[Task to carry out]
Transcribe the entries that follow, every word as written, and drop the pictures.

*** Entries provided ***

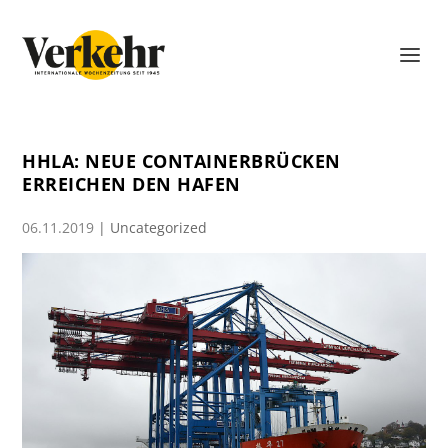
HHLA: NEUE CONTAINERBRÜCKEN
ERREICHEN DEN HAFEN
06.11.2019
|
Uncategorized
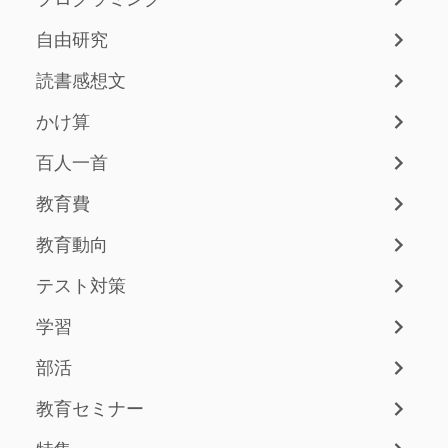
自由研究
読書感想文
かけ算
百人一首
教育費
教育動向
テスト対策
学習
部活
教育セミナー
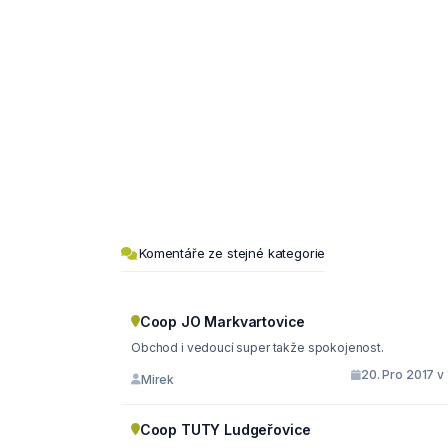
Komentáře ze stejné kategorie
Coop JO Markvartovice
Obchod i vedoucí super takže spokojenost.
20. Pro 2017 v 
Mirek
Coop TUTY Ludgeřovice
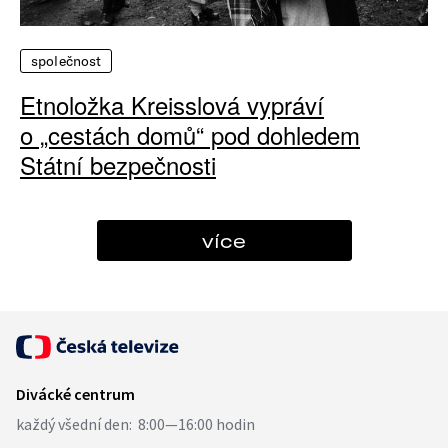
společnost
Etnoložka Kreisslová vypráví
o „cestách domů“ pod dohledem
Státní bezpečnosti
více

*** End of Entries provided ***

[Written reply]
HHLA: NEUE CONTAINERBRÜCKEN
ERREICHEN DEN HAFEN
06.11.2019
|
Uncategorized
自由研究
読書感想文
かけ算
百人一首
教育費
教育動向
テスト対策
学習
部活
教育セミナー
Komentáře ze stejné kategorie
Coop JO Markvartovice
Obchod i vedoucí super takže spokojenost.
20. Pro 2017 v 
Mirek
Coop TUTY Ludgeřovice
společnost
Etnoložka Kreisslová vypráví
o „cestách domů“ pod dohledem
Státní bezpečnosti
více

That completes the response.